=== WHAT YOU WILL DO ===
In the entries below, find the line with "December 3, 2023" and the line with "Une application de". Print those two and everything between them exactly, and nothing else.

=== DATA TO EXAMINE ===
———

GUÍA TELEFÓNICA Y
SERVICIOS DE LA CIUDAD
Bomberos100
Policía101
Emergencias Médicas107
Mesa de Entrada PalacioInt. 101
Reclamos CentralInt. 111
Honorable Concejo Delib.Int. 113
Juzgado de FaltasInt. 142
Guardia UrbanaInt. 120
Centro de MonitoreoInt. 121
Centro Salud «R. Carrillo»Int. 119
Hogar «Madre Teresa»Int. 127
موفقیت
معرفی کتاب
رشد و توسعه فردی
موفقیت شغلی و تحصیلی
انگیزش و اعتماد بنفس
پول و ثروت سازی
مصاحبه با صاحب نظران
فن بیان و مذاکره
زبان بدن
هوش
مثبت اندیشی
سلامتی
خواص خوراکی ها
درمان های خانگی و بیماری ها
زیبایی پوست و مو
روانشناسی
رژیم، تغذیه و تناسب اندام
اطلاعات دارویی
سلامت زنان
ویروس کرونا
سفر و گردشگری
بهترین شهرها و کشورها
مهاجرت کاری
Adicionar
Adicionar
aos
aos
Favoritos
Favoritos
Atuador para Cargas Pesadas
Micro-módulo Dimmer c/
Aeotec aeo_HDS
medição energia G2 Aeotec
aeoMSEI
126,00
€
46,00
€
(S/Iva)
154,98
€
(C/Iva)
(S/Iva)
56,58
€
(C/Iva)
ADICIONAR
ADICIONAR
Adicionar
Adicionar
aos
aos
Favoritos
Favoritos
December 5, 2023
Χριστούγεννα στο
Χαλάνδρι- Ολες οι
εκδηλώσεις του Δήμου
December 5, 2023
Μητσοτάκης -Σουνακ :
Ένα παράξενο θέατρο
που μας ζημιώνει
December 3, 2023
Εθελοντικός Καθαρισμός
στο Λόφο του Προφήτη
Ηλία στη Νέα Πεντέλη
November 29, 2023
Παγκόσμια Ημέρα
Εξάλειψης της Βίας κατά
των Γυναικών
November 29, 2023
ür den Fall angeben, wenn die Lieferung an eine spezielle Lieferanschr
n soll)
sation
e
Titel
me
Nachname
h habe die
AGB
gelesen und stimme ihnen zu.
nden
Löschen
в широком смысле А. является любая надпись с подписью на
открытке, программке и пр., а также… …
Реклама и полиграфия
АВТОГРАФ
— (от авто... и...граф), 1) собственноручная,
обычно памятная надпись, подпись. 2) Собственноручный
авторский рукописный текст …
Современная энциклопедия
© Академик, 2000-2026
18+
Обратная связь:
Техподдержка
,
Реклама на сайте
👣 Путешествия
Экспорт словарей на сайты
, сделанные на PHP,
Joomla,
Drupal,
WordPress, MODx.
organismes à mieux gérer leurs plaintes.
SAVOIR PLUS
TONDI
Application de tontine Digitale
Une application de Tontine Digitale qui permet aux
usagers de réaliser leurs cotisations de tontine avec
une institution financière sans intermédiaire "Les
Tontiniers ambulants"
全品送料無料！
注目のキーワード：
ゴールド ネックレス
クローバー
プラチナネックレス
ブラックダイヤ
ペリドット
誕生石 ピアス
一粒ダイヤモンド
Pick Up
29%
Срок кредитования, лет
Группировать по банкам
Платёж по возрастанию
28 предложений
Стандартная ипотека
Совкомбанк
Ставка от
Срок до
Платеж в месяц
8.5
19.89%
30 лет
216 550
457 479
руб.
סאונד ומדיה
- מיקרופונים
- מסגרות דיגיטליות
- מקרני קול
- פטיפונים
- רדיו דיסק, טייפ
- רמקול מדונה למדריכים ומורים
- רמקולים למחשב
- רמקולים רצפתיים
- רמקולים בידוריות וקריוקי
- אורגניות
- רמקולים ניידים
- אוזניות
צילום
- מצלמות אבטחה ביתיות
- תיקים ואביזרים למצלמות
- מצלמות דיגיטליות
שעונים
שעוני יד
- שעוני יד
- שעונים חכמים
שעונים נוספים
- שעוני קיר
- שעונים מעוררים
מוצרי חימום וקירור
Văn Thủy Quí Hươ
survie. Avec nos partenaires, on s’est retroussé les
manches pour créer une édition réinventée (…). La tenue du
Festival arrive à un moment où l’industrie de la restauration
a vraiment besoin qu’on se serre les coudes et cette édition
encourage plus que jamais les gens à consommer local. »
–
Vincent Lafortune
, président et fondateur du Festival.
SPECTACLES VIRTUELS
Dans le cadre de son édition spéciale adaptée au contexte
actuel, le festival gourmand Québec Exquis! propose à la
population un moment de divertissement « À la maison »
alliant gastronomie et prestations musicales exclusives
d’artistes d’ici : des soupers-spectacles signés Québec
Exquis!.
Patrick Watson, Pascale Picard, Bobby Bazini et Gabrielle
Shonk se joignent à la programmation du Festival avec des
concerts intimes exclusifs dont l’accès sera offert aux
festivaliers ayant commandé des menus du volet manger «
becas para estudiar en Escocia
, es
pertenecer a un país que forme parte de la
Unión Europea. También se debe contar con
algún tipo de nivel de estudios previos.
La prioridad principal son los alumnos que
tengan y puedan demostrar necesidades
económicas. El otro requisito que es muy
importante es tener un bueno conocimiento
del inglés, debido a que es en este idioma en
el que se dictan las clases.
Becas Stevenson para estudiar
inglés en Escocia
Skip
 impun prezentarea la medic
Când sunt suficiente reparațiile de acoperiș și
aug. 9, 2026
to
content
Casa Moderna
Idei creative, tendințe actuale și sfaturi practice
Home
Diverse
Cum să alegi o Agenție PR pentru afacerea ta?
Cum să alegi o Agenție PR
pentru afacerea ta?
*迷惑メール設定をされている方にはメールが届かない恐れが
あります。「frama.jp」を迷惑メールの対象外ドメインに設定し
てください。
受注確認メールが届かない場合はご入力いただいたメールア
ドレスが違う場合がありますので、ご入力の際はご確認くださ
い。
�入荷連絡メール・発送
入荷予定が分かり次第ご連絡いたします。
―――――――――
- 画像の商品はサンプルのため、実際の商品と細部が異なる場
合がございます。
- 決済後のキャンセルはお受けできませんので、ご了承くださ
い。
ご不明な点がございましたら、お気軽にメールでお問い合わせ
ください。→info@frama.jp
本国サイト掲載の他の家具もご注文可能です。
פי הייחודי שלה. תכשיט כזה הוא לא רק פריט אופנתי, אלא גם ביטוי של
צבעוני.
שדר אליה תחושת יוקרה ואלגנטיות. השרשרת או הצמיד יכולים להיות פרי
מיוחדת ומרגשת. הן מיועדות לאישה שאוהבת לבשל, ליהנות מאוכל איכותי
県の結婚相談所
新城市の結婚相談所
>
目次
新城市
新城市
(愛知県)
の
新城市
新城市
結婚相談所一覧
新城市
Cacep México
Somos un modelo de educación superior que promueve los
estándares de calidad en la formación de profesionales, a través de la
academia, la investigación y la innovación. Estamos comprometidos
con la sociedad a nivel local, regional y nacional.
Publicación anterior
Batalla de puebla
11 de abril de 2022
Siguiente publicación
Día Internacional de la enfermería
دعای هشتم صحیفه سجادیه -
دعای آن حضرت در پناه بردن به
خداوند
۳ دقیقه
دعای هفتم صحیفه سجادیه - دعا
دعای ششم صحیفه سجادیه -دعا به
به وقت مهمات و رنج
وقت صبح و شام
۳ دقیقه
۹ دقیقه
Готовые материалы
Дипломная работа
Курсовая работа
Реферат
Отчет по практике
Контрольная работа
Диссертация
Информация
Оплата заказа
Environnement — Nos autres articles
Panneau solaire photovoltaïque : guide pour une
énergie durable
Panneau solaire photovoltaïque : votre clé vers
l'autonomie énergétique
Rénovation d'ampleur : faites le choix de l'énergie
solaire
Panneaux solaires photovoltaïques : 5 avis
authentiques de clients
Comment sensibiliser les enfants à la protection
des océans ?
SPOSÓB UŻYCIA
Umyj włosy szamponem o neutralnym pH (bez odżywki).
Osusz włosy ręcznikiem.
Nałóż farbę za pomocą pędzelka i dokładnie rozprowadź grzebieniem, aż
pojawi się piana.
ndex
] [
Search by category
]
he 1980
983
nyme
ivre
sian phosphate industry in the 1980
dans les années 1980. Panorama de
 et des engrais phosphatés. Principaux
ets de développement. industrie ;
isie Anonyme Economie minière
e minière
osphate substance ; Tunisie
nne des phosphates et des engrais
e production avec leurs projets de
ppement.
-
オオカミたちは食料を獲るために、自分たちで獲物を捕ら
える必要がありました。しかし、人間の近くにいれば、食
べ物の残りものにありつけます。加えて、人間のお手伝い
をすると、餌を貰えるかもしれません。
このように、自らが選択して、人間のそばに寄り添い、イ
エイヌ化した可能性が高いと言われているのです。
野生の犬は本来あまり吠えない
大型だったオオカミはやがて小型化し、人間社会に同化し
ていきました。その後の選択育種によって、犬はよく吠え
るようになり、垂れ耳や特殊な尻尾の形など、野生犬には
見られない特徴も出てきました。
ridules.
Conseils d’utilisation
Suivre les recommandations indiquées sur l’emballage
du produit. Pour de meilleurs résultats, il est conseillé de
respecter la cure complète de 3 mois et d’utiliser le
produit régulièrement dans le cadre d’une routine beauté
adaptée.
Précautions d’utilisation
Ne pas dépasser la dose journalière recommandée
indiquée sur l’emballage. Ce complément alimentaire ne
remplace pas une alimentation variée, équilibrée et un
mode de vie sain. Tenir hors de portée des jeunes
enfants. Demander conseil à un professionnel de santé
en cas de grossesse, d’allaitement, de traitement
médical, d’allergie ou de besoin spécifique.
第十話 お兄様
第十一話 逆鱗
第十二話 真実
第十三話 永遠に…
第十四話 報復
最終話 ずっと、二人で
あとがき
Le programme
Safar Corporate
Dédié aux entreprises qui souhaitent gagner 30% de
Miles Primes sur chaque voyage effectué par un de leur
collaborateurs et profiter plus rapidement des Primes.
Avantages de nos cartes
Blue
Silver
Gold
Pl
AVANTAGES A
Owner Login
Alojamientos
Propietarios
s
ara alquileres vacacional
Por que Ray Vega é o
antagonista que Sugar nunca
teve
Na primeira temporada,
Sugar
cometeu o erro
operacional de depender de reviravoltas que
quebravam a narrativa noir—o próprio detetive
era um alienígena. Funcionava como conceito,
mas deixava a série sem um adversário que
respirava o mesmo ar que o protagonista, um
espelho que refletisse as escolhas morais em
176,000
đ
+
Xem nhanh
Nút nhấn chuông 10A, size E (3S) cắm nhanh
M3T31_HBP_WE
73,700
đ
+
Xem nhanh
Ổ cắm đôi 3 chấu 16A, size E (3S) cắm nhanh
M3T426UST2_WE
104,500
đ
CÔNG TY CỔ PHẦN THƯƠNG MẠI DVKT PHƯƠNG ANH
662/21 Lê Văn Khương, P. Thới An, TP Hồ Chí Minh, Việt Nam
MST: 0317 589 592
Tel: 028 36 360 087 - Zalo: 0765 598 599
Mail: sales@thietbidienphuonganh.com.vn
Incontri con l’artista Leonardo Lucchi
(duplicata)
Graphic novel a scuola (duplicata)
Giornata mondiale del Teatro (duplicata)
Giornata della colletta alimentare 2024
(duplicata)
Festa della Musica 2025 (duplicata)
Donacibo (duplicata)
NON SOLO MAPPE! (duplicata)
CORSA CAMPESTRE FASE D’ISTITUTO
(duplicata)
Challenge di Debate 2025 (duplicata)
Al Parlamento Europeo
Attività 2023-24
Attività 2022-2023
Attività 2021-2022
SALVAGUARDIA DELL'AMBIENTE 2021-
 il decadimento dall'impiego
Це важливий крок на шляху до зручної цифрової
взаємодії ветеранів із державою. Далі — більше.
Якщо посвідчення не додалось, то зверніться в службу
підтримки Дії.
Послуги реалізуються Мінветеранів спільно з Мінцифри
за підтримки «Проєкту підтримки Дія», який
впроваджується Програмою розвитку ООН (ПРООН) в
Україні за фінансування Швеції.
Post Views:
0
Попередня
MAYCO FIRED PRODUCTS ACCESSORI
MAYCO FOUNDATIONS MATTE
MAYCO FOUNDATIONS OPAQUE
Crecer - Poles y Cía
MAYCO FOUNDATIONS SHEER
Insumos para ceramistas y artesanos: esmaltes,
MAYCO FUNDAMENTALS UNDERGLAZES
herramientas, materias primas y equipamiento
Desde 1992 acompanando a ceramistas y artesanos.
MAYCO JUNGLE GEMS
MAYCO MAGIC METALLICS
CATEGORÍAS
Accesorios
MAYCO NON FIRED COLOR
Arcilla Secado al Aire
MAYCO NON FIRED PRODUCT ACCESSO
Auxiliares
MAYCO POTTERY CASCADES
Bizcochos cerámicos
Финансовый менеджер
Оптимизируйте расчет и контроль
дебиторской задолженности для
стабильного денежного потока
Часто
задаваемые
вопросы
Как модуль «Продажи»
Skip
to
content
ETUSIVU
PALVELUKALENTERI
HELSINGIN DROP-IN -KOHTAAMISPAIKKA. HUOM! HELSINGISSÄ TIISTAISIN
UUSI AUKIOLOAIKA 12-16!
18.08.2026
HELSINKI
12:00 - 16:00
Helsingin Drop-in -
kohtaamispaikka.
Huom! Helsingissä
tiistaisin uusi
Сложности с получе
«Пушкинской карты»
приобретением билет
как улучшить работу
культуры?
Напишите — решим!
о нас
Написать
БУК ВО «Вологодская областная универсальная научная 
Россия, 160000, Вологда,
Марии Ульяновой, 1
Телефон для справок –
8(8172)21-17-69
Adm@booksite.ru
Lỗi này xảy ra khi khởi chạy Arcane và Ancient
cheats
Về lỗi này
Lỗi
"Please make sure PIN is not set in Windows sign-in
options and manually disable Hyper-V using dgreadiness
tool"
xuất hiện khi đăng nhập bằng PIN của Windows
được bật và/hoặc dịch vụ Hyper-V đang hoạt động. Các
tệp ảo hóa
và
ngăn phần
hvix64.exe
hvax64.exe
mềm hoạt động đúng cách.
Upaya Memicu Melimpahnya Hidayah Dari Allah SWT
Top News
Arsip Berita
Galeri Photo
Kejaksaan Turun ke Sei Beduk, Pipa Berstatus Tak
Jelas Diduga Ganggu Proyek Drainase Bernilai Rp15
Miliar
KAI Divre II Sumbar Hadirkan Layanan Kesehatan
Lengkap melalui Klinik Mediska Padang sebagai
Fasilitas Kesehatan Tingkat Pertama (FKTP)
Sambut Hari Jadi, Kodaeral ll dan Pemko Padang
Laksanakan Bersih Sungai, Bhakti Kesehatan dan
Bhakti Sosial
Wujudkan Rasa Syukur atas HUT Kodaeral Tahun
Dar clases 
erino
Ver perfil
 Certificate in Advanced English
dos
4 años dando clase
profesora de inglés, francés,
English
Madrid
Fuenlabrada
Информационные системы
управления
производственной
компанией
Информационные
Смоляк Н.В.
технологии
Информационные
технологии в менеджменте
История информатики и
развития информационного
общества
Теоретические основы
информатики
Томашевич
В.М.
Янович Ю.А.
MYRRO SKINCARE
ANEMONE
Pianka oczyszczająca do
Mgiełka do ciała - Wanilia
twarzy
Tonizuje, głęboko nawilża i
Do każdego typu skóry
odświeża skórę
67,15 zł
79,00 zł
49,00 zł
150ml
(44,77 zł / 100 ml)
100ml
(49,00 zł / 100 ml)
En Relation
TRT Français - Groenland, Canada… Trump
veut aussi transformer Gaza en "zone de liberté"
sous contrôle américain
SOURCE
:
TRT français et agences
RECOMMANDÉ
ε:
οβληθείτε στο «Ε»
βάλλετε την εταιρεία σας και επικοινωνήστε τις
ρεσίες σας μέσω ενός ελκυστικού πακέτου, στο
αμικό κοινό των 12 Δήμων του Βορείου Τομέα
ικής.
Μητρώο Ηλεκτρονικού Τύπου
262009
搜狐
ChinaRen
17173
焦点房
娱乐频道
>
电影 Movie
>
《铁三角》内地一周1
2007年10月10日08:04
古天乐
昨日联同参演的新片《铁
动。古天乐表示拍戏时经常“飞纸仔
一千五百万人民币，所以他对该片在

———

=== ANSWER BELOW ===
December 3, 2023
Εθελοντικός Καθαρισμός
στο Λόφο του Προφήτη
Ηλία στη Νέα Πεντέλη
November 29, 2023
Παγκόσμια Ημέρα
Εξάλειψης της Βίας κατά
των Γυναικών
November 29, 2023
ür den Fall angeben, wenn die Lieferung an eine spezielle Lieferanschr
n soll)
sation
e
Titel
me
Nachname
h habe die
AGB
gelesen und stimme ihnen zu.
nden
Löschen
в широком смысле А. является любая надпись с подписью на
открытке, программке и пр., а также… …
Реклама и полиграфия
АВТОГРАФ
— (от авто... и...граф), 1) собственноручная,
обычно памятная надпись, подпись. 2) Собственноручный
авторский рукописный текст …
Современная энциклопедия
© Академик, 2000-2026
18+
Обратная связь:
Техподдержка
,
Реклама на сайте
👣 Путешествия
Экспорт словарей на сайты
, сделанные на PHP,
Joomla,
Drupal,
WordPress, MODx.
organismes à mieux gérer leurs plaintes.
SAVOIR PLUS
TONDI
Application de tontine Digitale
Une application de Tontine Digitale qui permet aux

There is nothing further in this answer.